[Data records]

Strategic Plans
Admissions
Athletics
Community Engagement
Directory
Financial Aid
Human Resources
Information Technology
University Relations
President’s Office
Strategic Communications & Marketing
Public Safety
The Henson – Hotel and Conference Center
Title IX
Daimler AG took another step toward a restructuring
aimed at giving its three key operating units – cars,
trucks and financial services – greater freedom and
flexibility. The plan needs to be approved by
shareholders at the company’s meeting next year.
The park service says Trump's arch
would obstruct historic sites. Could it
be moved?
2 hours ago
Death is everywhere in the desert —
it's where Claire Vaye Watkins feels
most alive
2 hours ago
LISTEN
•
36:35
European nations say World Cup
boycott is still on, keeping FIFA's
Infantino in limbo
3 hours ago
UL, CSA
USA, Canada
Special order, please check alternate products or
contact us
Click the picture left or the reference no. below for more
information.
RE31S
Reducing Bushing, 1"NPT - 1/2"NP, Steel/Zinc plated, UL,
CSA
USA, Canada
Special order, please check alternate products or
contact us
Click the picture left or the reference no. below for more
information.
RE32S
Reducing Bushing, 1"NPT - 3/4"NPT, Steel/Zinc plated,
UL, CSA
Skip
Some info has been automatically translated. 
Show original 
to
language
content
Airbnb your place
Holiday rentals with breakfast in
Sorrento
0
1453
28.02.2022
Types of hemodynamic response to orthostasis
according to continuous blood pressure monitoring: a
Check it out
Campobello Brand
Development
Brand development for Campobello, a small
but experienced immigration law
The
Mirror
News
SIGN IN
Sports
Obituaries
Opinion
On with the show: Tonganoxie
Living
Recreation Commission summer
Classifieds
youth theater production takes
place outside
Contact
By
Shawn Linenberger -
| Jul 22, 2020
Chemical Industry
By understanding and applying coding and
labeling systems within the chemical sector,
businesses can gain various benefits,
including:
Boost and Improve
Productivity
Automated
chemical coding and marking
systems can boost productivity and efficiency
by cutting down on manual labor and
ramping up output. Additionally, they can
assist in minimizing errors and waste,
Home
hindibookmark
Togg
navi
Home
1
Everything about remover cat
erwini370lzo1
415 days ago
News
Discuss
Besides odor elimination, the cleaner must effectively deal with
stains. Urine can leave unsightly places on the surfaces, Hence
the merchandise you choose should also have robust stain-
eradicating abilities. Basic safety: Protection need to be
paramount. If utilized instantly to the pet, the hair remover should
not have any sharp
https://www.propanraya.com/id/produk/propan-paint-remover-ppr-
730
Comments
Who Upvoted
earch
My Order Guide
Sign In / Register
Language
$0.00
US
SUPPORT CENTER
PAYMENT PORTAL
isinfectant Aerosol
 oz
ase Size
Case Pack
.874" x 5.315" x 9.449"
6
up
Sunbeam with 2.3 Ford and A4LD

[/Data records]

▶ [What the task requires]:
Look above for the line with "trucks and financial" and the line with "stains. Urine can". Retype those two lines and every line between them exactly, adding nothing.

▶ [Answer section]:
trucks and financial services – greater freedom and
flexibility. The plan needs to be approved by
shareholders at the company’s meeting next year.
The park service says Trump's arch
would obstruct historic sites. Could it
be moved?
2 hours ago
Death is everywhere in the desert —
it's where Claire Vaye Watkins feels
most alive
2 hours ago
LISTEN
•
36:35
European nations say World Cup
boycott is still on, keeping FIFA's
Infantino in limbo
3 hours ago
UL, CSA
USA, Canada
Special order, please check alternate products or
contact us
Click the picture left or the reference no. below for more
information.
RE31S
Reducing Bushing, 1"NPT - 1/2"NP, Steel/Zinc plated, UL,
CSA
USA, Canada
Special order, please check alternate products or
contact us
Click the picture left or the reference no. below for more
information.
RE32S
Reducing Bushing, 1"NPT - 3/4"NPT, Steel/Zinc plated,
UL, CSA
Skip
Some info has been automatically translated. 
Show original 
to
language
content
Airbnb your place
Holiday rentals with breakfast in
Sorrento
0
1453
28.02.2022
Types of hemodynamic response to orthostasis
according to continuous blood pressure monitoring: a
Check it out
Campobello Brand
Development
Brand development for Campobello, a small
but experienced immigration law
The
Mirror
News
SIGN IN
Sports
Obituaries
Opinion
On with the show: Tonganoxie
Living
Recreation Commission summer
Classifieds
youth theater production takes
place outside
Contact
By
Shawn Linenberger -
| Jul 22, 2020
Chemical Industry
By understanding and applying coding and
labeling systems within the chemical sector,
businesses can gain various benefits,
including:
Boost and Improve
Productivity
Automated
chemical coding and marking
systems can boost productivity and efficiency
by cutting down on manual labor and
ramping up output. Additionally, they can
assist in minimizing errors and waste,
Home
hindibookmark
Togg
navi
Home
1
Everything about remover cat
erwini370lzo1
415 days ago
News
Discuss
Besides odor elimination, the cleaner must effectively deal with
stains. Urine can leave unsightly places on the surfaces, Hence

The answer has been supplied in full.